My seven-day minimum restriction on transformation clicked off. Though at first the restoration of my ability to change forms made me ecstatic, I was suddenly made aware that it had been over a week since my family had seen me. And while I was making progress towards my real body, I wondered what had become of it, considering that I do not know its conditions or whereabouts. I hoped that it was not rotten.

The only ray of hope I had was that I could hear some of my family again. Not all of them, and they could not hear me yet, but my ‘reception’ was improving with every step I took.

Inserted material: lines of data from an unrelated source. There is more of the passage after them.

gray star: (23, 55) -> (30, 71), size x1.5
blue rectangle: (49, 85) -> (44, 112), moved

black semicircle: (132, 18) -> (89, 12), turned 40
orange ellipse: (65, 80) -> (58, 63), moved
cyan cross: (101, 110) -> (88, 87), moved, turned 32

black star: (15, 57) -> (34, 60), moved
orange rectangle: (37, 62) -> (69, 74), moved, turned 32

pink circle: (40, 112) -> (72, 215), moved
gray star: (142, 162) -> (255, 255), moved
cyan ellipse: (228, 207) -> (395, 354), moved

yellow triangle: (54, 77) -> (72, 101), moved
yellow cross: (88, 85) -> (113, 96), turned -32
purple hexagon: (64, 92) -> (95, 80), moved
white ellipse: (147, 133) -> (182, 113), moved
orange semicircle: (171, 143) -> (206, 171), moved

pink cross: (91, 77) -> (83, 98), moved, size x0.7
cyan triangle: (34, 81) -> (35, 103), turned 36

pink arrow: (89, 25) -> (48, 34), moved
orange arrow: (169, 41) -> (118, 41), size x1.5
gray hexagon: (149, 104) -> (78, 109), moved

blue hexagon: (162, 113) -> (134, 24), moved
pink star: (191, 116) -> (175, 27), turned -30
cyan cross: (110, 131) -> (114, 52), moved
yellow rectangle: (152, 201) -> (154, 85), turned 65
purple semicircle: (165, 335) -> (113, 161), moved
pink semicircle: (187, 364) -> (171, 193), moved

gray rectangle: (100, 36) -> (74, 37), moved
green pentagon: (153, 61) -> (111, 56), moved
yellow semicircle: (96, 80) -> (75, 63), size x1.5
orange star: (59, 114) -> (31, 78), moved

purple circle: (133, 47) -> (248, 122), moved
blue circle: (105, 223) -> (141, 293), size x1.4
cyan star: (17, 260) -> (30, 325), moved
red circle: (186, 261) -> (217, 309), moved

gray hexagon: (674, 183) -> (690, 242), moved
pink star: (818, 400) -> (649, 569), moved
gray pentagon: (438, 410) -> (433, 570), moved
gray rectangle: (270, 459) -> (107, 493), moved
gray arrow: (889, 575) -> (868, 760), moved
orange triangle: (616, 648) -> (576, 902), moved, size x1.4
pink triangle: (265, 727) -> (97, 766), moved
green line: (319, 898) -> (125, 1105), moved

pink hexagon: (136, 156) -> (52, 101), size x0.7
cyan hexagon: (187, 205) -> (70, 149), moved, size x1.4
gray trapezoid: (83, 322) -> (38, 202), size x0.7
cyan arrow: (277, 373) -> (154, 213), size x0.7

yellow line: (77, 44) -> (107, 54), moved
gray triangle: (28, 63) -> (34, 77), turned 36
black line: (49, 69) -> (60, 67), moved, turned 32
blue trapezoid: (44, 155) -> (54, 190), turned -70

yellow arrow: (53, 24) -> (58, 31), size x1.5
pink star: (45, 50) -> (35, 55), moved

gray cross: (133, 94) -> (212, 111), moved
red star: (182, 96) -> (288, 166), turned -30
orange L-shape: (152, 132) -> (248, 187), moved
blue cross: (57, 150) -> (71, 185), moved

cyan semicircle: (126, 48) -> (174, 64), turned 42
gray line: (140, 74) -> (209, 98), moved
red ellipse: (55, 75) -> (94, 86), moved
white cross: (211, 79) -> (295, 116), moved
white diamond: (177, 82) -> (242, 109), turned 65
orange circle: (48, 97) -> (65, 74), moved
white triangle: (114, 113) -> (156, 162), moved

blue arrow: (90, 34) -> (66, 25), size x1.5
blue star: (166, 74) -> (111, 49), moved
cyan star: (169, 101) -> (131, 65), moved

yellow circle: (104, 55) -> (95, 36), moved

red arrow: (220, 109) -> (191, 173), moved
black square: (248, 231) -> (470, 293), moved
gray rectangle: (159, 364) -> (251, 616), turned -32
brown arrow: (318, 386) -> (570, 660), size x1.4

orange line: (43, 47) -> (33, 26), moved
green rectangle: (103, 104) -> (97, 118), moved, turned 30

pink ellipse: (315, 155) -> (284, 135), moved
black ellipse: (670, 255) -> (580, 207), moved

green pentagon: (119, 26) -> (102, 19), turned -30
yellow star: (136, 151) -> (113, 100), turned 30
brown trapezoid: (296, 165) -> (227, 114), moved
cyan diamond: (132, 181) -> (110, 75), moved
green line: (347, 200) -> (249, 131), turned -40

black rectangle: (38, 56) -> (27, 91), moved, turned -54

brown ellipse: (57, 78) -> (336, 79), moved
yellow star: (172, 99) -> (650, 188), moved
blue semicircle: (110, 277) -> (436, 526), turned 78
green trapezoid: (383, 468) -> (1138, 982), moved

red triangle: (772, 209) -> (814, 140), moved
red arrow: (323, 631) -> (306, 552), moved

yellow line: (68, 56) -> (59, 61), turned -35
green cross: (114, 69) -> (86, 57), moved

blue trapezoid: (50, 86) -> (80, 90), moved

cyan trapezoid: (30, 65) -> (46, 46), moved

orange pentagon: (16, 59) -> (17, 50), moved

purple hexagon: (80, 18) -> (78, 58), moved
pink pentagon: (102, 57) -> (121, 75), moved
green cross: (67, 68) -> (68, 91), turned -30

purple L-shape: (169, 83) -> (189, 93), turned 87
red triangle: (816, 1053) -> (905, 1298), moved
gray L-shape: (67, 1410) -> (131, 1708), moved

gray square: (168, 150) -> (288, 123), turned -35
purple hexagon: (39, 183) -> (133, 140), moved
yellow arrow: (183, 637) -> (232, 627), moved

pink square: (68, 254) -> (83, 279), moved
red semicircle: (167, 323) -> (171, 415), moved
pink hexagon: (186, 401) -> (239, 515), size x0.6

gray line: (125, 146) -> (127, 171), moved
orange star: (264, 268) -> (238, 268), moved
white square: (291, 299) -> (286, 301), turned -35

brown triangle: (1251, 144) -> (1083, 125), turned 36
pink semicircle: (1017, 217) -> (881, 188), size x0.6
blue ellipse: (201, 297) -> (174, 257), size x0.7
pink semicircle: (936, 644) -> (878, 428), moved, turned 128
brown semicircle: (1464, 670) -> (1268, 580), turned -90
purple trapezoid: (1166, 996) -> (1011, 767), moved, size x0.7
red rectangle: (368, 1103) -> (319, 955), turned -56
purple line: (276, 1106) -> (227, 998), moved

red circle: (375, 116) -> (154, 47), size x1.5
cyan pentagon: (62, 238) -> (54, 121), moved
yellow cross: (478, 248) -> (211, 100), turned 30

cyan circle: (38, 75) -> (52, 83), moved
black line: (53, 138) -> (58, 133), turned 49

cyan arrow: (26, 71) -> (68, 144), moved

They were alive; that much I knew for sure. But were they in good condition? That was the million dollar question.


My only warning was the sound of flapping wings before it crashed down along side me. When the form arose from the smoky dust that its landing had kicked up, I involuntarily moved back in surprise. A bone dragon with a caustic, black miasma surrounding it looked down upon me. Of what little I knew of the shadow realm, I recognized it. This was Scythirraax, the dracolich manifestation of pestilence. Literally, that was the entirety of the information the black archives had on it verbatim. And it was staring right at me!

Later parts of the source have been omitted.